7. Glossary¶
- Apache TVM¶
An open source machine learning compiler framework for CPUs, GPUs, and other devices. It enables running and optimization of machine learning computations on such hardware.
- C7™ NPU¶
The C7™ Neural Processing Unit combines TI’s C7x DSP with the Matrix Multiplication Accelerator (MMA). It provides highly parallel deep learning instructions optimized for neural network inference. Also referred to as C7x+MMA in older documentation.
- calibration¶
The process of determining quantization parameters (scale and zero-point) for converting floating-point tensors to fixed-point representation. Calibration data should be representative of actual inference inputs.
- compute¶
A mathematical formula that specifies what an operator does.
- DMA¶
Direct Memory Access. Used by the C7™ NPU to efficiently transfer data between memory and processing units without CPU involvement.
- fat binary¶
A deployable module (.so file) that contains both TVM-generated code and embedded TIDL artifacts, allowing a single file to run inference.
- inference¶
The act of using a trained deep learning model to produce a prediction from input data.
- MMA¶
The Matrix Multiplication Accelerator (MMA) is a key hardware accelerator on TDA4/AM6x processors. The MMA provides highly parallel deep learning instructions. It is architected to optimize data flow management for deep learning, while minimizing power and external memory devices.
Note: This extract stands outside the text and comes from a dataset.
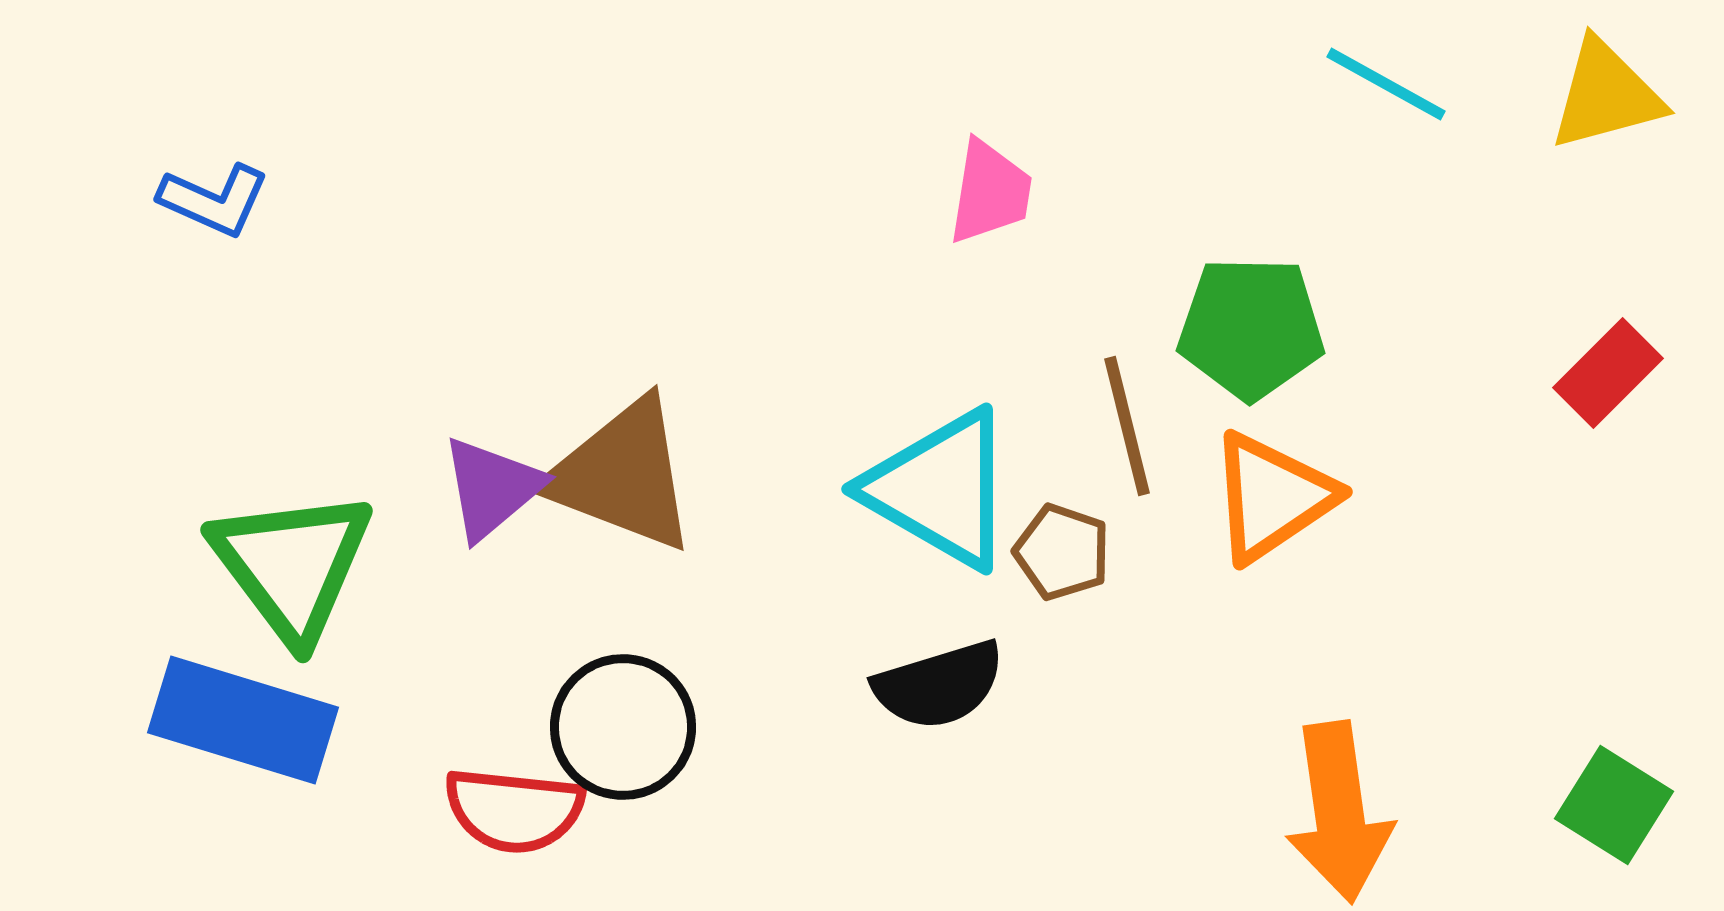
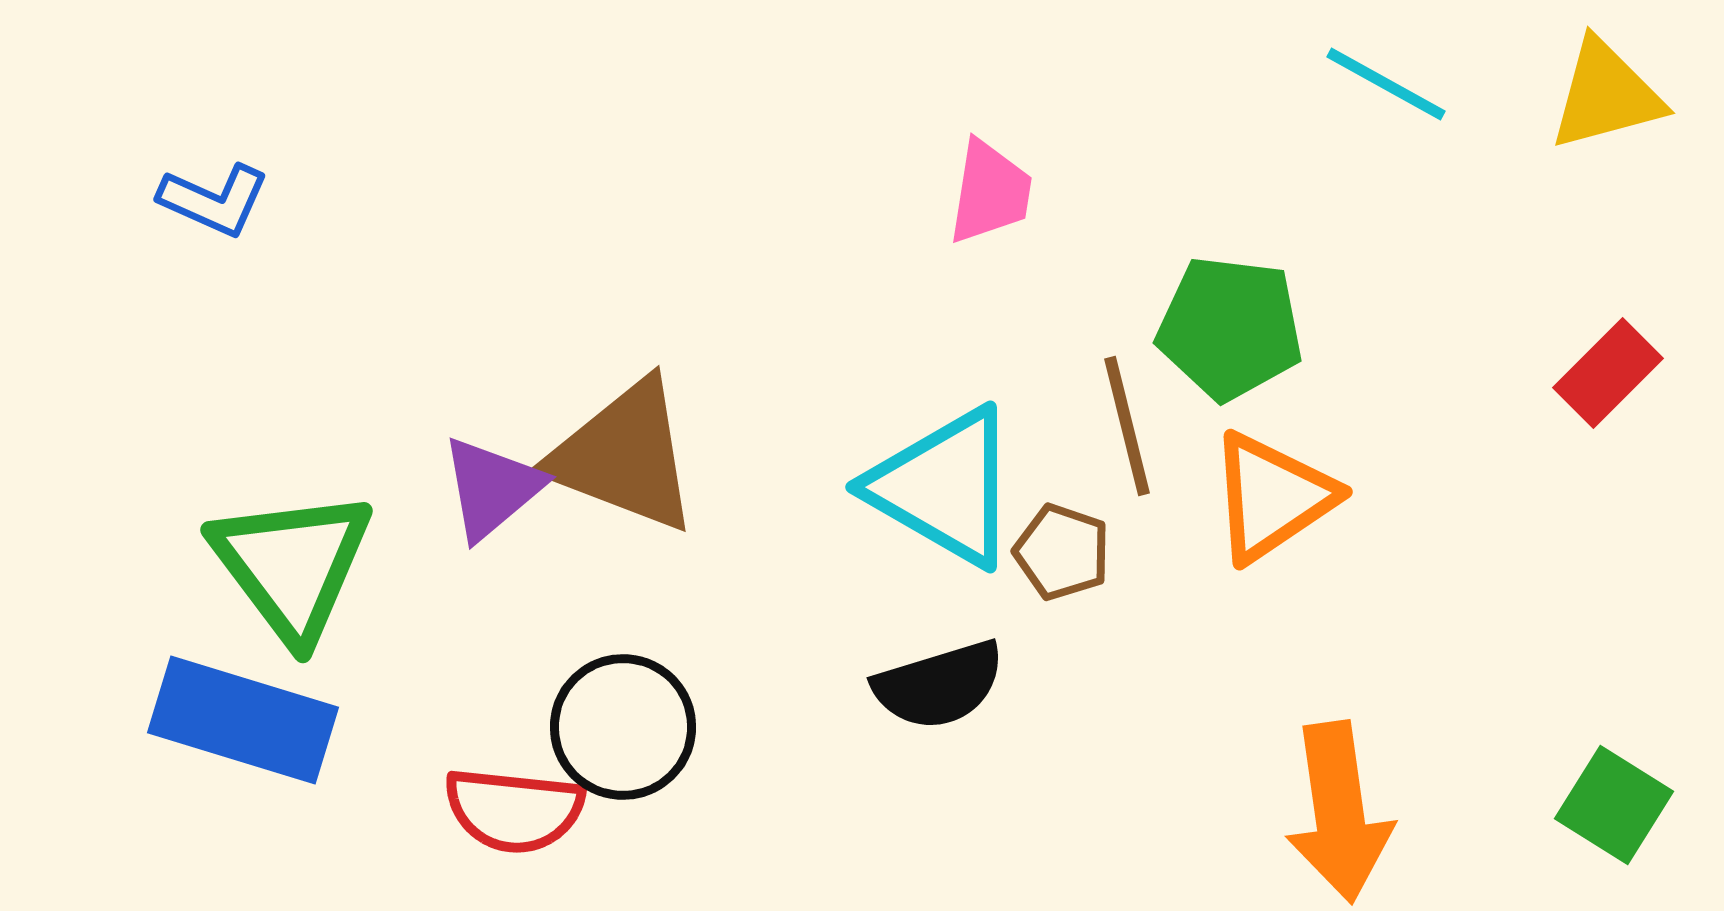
green pentagon: moved 21 px left; rotated 6 degrees clockwise
brown triangle: moved 2 px right, 19 px up
cyan triangle: moved 4 px right, 2 px up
The MMA is accessed as an extension of the C7x instruction set. Together with the C7x DSP, it forms the C7™ NPU.
- OpenVX¶
A cross-platform API for computer vision applications. TI TVM uses OpenVX to dispatch TIDL subgraphs to the C7™ NPU during inference.
- Relay IR¶
TVM’s internal common representation for machine learning models.
- schedule¶
In TVM, a schedule specifies how to realize a computation via loop nests and data movement. Schedules can be tuned to optimize performance for specific hardware.
- Streaming Engine¶
A C7x hardware feature that prefetches data in predictable patterns, improving memory bandwidth utilization for vector operations.
- subgraphs¶
A subset of nodes in a model graph. In TI TVM, the model is partitioned into subgraphs: those that can be accelerated by TIDL run on the C7™ NPU, and the remainder execute via TVM code generation.
- TDA4 and AM6x families¶
The TDA4 and AM6x families include dual/quad Arm Cortex-A72/Cortex-A53 SoCs with C7™ NPU. They are designed for applications in deep-learning, vision and multimedia.
- TIDL¶
TI Deep Learning library is TI’s software ecosystem for deep learning algorithm (CNN) acceleration. It contains highly optimized implementations of common layers on C7™ NPU. TI TVM can offload supported computations to TIDL.
- TVM¶
Tensor Virtual Machine (TVM) is a compiler stack used to compile various deep learning models from different frameworks to specialized CPU, GPU or other accelerator architectures.